§ RECORDS SUPPLIED:

◇ ◇ ◇ ◇ ◇

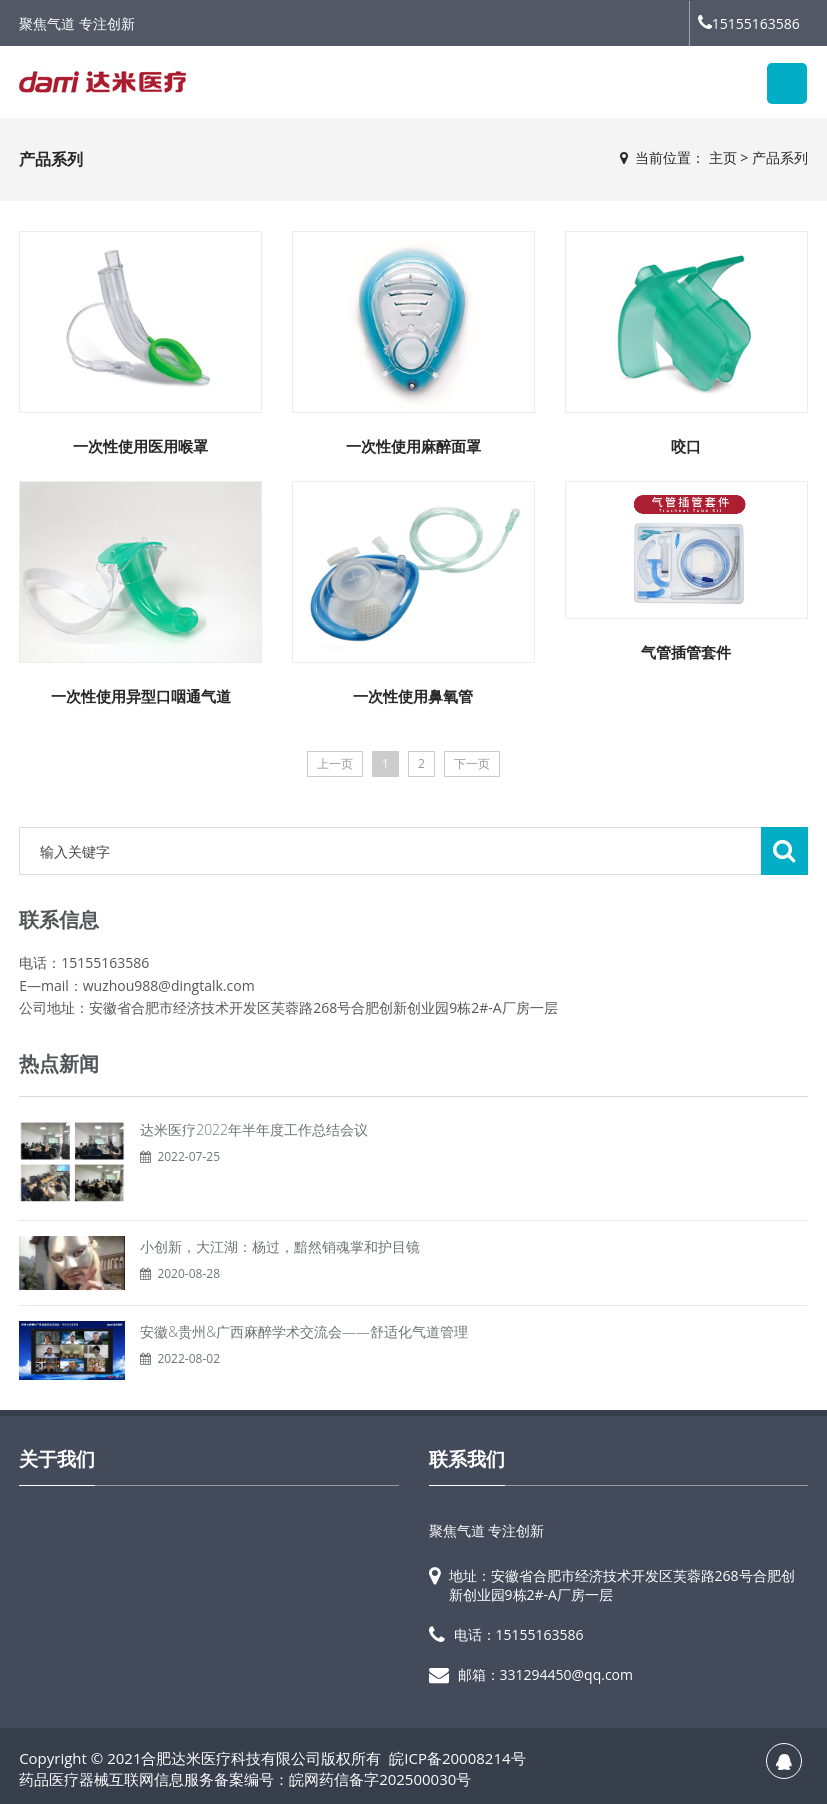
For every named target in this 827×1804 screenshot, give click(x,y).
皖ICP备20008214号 (457, 1758)
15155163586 (749, 23)
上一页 (335, 763)
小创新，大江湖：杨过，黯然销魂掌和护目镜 (280, 1246)
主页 (723, 157)
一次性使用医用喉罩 (140, 446)
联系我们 (467, 1459)
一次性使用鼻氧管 (413, 696)
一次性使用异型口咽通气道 (141, 696)
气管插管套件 (686, 652)
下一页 (472, 763)
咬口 (686, 446)
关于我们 (57, 1459)
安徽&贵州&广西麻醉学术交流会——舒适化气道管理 (304, 1331)
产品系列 (780, 157)
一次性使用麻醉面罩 (413, 446)
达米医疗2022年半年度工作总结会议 (254, 1129)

◇ ◇ ◇ ◇ ◇

§ AIM OF THE EXERCISE:
Print the complete listing exactly, apart from any pictures.

§ SOLUTION TO THIS TASK:
For every named target in this 827×1804 screenshot, give click(x,y).
皖ICP备20008214号 (457, 1758)
15155163586 (749, 23)
上一页 (335, 763)
小创新，大江湖：杨过，黯然销魂掌和护目镜 (280, 1246)
主页 (723, 157)
一次性使用医用喉罩 (140, 446)
联系我们 (467, 1459)
一次性使用鼻氧管 (413, 696)
一次性使用异型口咽通气道 (141, 696)
气管插管套件 (686, 652)
下一页 (472, 763)
咬口 (686, 446)
关于我们 (57, 1459)
安徽&贵州&广西麻醉学术交流会——舒适化气道管理 (304, 1331)
产品系列 (780, 157)
一次性使用麻醉面罩 (413, 446)
达米医疗2022年半年度工作总结会议 (254, 1129)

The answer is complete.